Zoom in font  Zoom out font Published: 2017-10-10  Views: 26
Core Tip: It's to be the second largest DNA data set of plants in the world after rice.
It's to be the second largest DNA data set of plants in the world after rice. The Centre for Genetic Sources, Nederland (CGN), part of Wageningen University & Research and the Chinese Beijing Genomics Institute, today confirmed their unique agreement. The goal is to map out the DNA of the Wageningen lettuce collection. This is a step towards a more sustainable agriculture with less pesticides.

So far the gene bank has to do with figures on the origin of the material and the properties that have been perceived. But the new information released for the collaboration will make a gene bank 2.0 possible. Theo van Hintum of the Centre for Genetic Sources, Nederland: "This offers fantastic opportunities. We are being given the keys to the treasure chest. Imagine research into lettuce, or a different plant, shows that certain genes are important for resistance against drought or a certain disease. We can then look in our database for lettuce varieties that have similar genes. This way we can predict what lettuce varieties are best to be used in breeding without field testing them. This is a revolution!"

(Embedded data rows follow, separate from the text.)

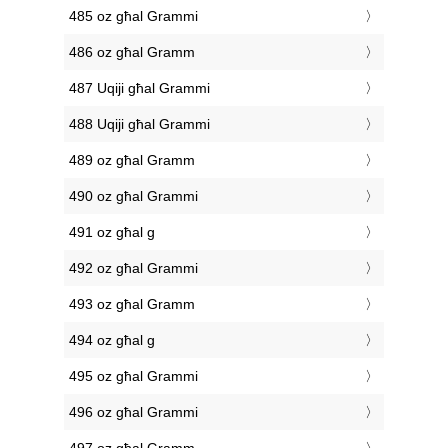
485 oz għal Grammi
486 oz għal Gramm
487 Uqiji għal Grammi
488 Uqiji għal Grammi
489 oz għal Gramm
490 oz għal Grammi
491 oz għal g
492 oz għal Grammi
493 oz għal Gramm
494 oz għal g
495 oz għal Grammi
496 oz għal Grammi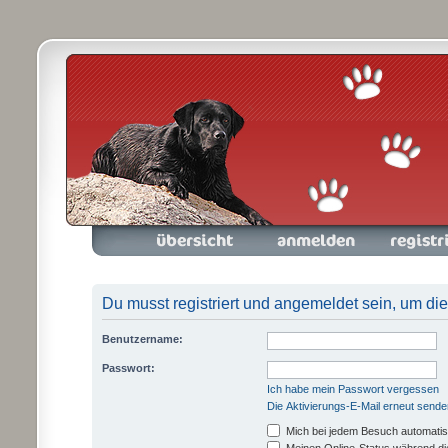
Foren-Übersicht
Anmelden
Registrieren
Du musst registriert und angemeldet sein, um di
Benutzername:
Passwort:
Ich habe mein Passwort vergessen
Die Aktivierungs-E-Mail erneut sende
Mich bei jedem Besuch automati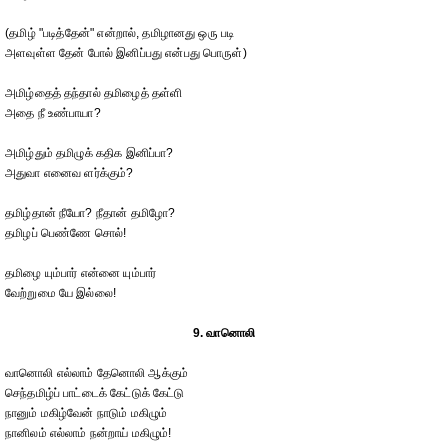
(தமிழ் "படித்தேன்" என்றால், தமிழானது ஒரு படி
அளவுள்ள தேன் போல் இனிப்பது என்பது பொருள்)
அமிழ்தைத் தந்தால் தமிழைத் தள்ளி
அதை நீ உண்பாயா?
அமிழ்தும் தமிழுக் கதிக இனிப்பா?
அதுவா எனைவ ளர்க்கும்?
தமிழ்தான் நீயோ? நீதான் தமிழோ?
தமிழப் பெண்ணே சொல்!
தமிழை யும்பார் என்னை யும்பார்
வேற்றுமை யே இல்லை!
9. வானொலி
வானொலி எல்லாம் தேனொலி ஆக்கும்
செந்தமிழ்ப் பாட்டைக் கேட்டுக் கேட்டு
நானும் மகிழ்வேன் நாடும் மகிழும்
நானிலம் எல்லாம் நன்றாய் மகிழும்!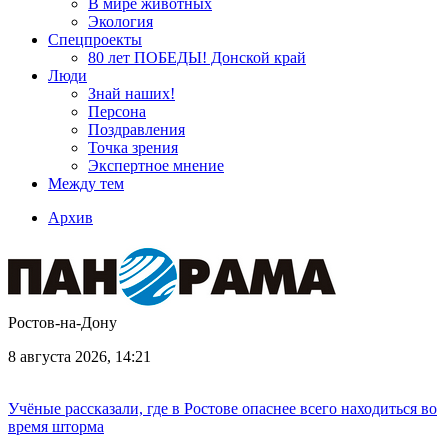
В мире животных
Экология
Спецпроекты
80 лет ПОБЕДЫ! Донской край
Люди
Знай наших!
Персона
Поздравления
Точка зрения
Экспертное мнение
Между тем
Архив
Ростов-на-Дону
8 августа 2026, 14:21
Учёные рассказали, где в Ростове опаснее всего находиться во
время шторма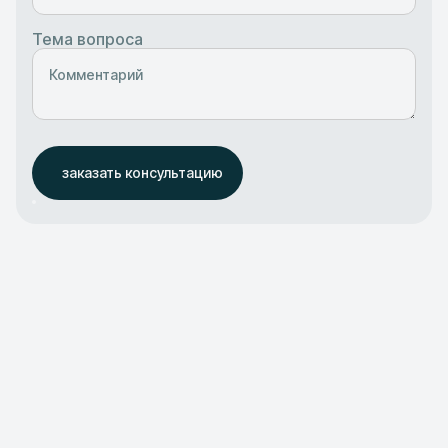
Тема вопроса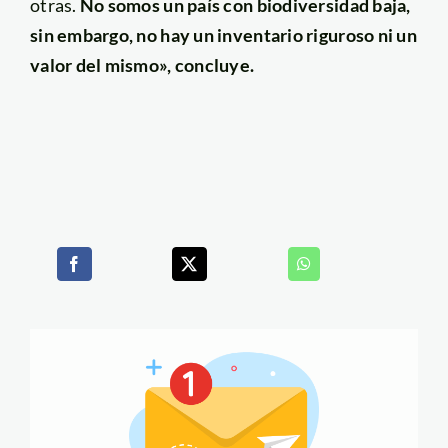
otras.
No somos un país con biodiversidad baja,
sin embargo, no hay un inventario riguroso ni un
valor del mismo», concluye.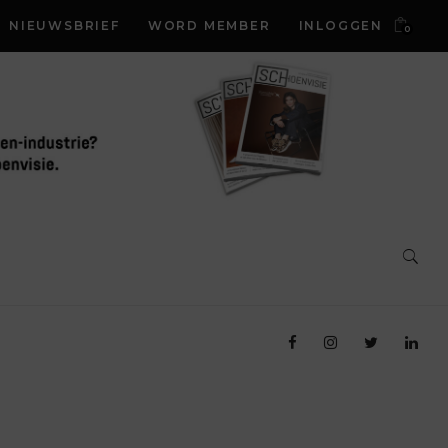
NIEUWSBRIEF
WORD MEMBER
INLOGGEN
0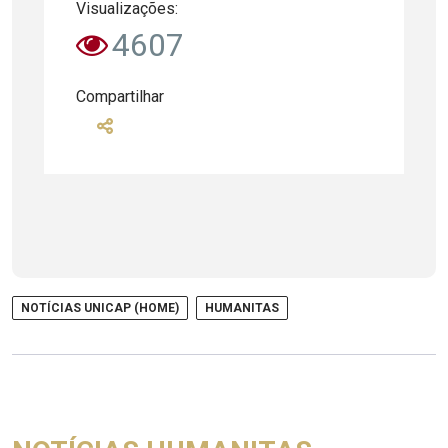
Visualizações:
4607
Compartilhar
NOTÍCIAS UNICAP (HOME)
HUMANITAS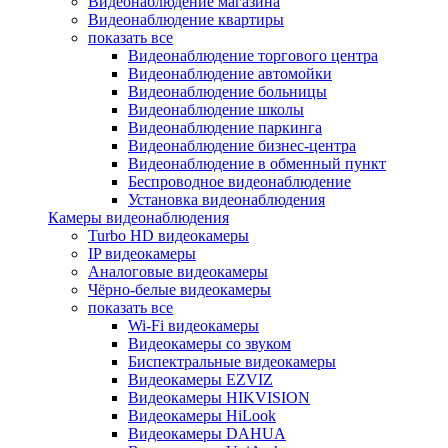
Видеонаблюдение магазина
Видеонаблюдение квартиры
показать все
Видеонаблюдение торгового центра
Видеонаблюдение автомойки
Видеонаблюдение больницы
Видеонаблюдение школы
Видеонаблюдение паркинга
Видеонаблюдение бизнес-центра
Видеонаблюдение в обменный пункт
Беспроводное видеонаблюдение
Установка видеонаблюдения
Камеры видеонаблюдения
Turbo HD видеокамеры
IP видеокамеры
Аналоговые видеокамеры
Чёрно-белые видеокамеры
показать все
Wi-Fi видеокамеры
Видеокамеры со звуком
Биспектральные видеокамеры
Видеокамеры EZVIZ
Видеокамеры HIKVISION
Видеокамеры HiLook
Видеокамеры DAHUA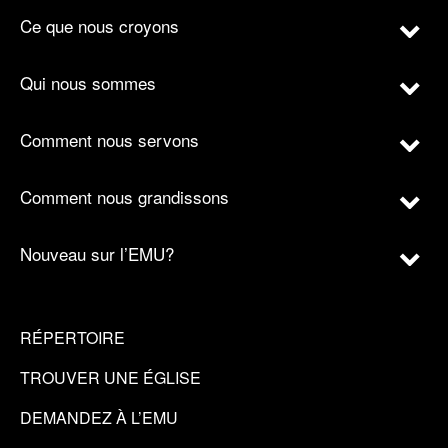
Ce que nous croyons
Qui nous sommes
Comment nous servons
Comment nous grandissons
Nouveau sur l’EMU?
RÉPERTOIRE
TROUVER UNE ÉGLISE
DEMANDEZ À L’EMU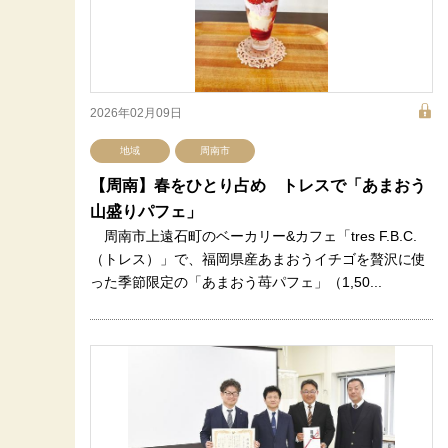
2026年02月09日
地域
周南市
【周南】春をひとり占め トレスで「あまおう
山盛りパフェ」
周南市上遠石町のベーカリー&カフェ「tres F.B.C.
（トレス）」で、福岡県産あまおうイチゴを贅沢に使
った季節限定の「あまおう苺パフェ」（1,50...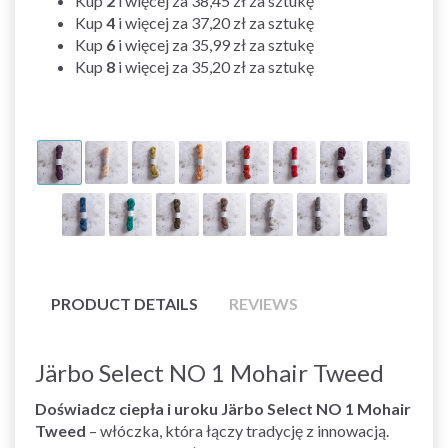
Kup
2
i więcej za
38,45 zł
za sztukę
Kup
4
i więcej za
37,20 zł
za sztukę
Kup
6
i więcej za
35,99 zł
za sztukę
Kup
8
i więcej za
35,20 zł
za sztukę
PRODUCT DETAILS
REVIEWS
Järbo Select NO 1 Mohair Tweed
Doświadcz ciepła i uroku Järbo Select NO 1 Mohair
Tweed
– włóczka, która łączy tradycję z innowacją.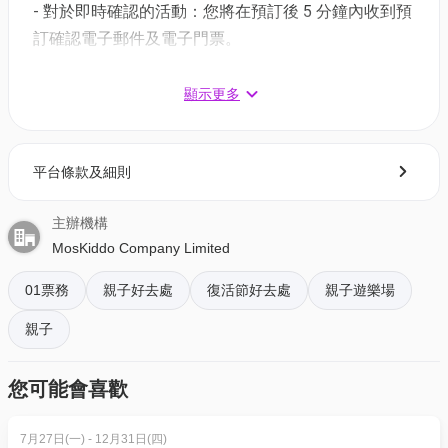
- 對於即時確認的活動：您將在預訂後 5 分鐘內收到預
開放時間：星期一至日 9am-6pm
訂確認電子郵件及電子門票。
地址：香港黃竹坑香葉道 2 號 One Island South 13 樓
- 對於需主辦方確認的活動：電子門票將會於您預訂後
1 - 3 個工作天內發送到您所登記的電郵地址。
顯示更多
3. 如何打開及使用電子門票 ?
平台條款及細則
- 會員可以下載《香港01》流動應用程式(APP) ，並以
購票時所綁定的電話號碼登入帳戶，順序按「我的」>
主辦機構
按「門票」> 點擊相關活動電子門票；
MosKiddo Company Limited
- 透過訂單電郵內按「查看電子票」連結; 部份活動設
有電子門票附件(PDF)。
01票務
親子好去處
復活節好去處
親子遊樂場
親子
4. 我預訂了活動，但還沒收到確認電郵，該怎樣辦？
- 如果仍未能找到確認電郵，你可以電郵到
您可能會喜歡
01space@hk01.com 與我們聯絡。
7月27日(一) - 12月31日(四)
5. 下單後，我可以修改訂單或申請退款嗎？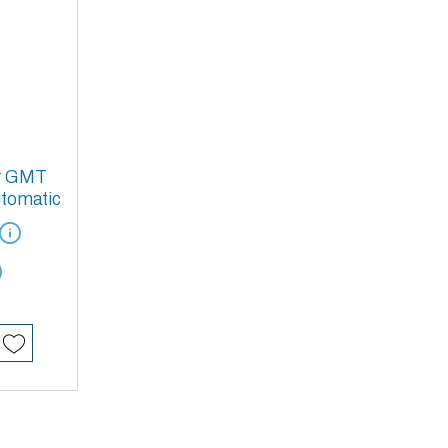
r GMT
tomatic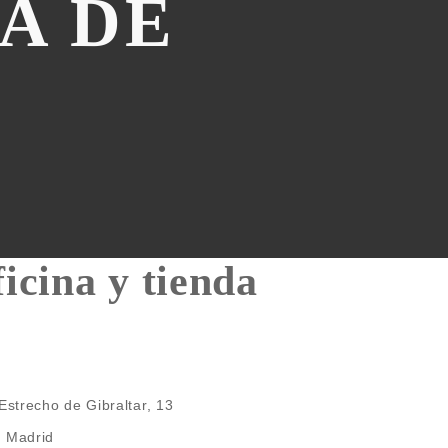
A DE
icina y tienda
 Estrecho de Gibraltar, 13
 Madrid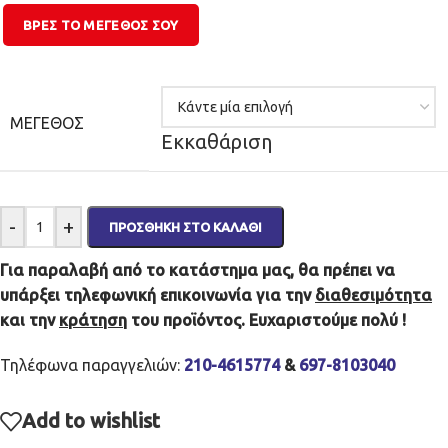
ΒΡΕΣ ΤΟ ΜΕΓΕΘΌΣ ΣΟΥ
ΜΈΓΕΘΟΣ
Εκκαθάριση
-
+
ΠΡΟΣΘΉΚΗ ΣΤΟ ΚΑΛΆΘΙ
Για παραλαβή από το κατάστημα μας, θα πρέπει να
υπάρξει τηλεφωνική επικοινωνία για την
διαθεσιμότητα
και την
κράτηση
του προϊόντος. Ευχαριστούμε πολύ !
Τηλέφωνα παραγγελιών:
210-4615774
&
697-8103040
Add to wishlist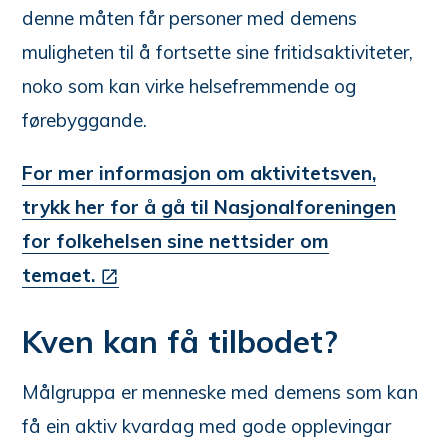
denne måten får personer med demens
muligheten til å fortsette sine fritidsaktiviteter,
noko som kan virke helsefremmende og
førebyggande.
For mer informasjon om aktivitetsven,
trykk her for å gå til Nasjonalforeningen
for folkehelsen sine nettsider om
temaet.
Kven kan få tilbodet?
Målgruppa er menneske med demens som kan
få ein aktiv kvardag med gode opplevingar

The CGN has a lettuce collection known for being the best and biggest in the world. The collection consists of 2,401 samples and represents all lettuce types and the most important wild varieties.

Predicting possible characteristics would have revolutionary results for plant breeding. Thanks to the efficient recognition of characteristics in gene bank material (the treasure chest) varieties could be adapted to new stress factors more easily and better.

It also has far reaching results for the breeding process. So-called DNA markers can be developed for the database. These are 'flags' with which the laboratory can research what genes are in a plant. Breeders can select for characteristics such as disease resistance from thousands of seedlings, without the plants having to be grown and researched. Better resistant and stronger varieties help reducing the use of pesticides and contribute to a more sustainable agriculture. "I expect breeders to be queuing out of the door," Van Hintum jokes.

Tonnes of data

All the information that is collected will become accessible to the public in time. Van Hintum: "It's a huge task with tonnes of data. It's never been done on this scale before. It has with rice, but because the rice genome is smaller, it concerns less data. By 2020 the DNA of all lettuce samples should be mapped."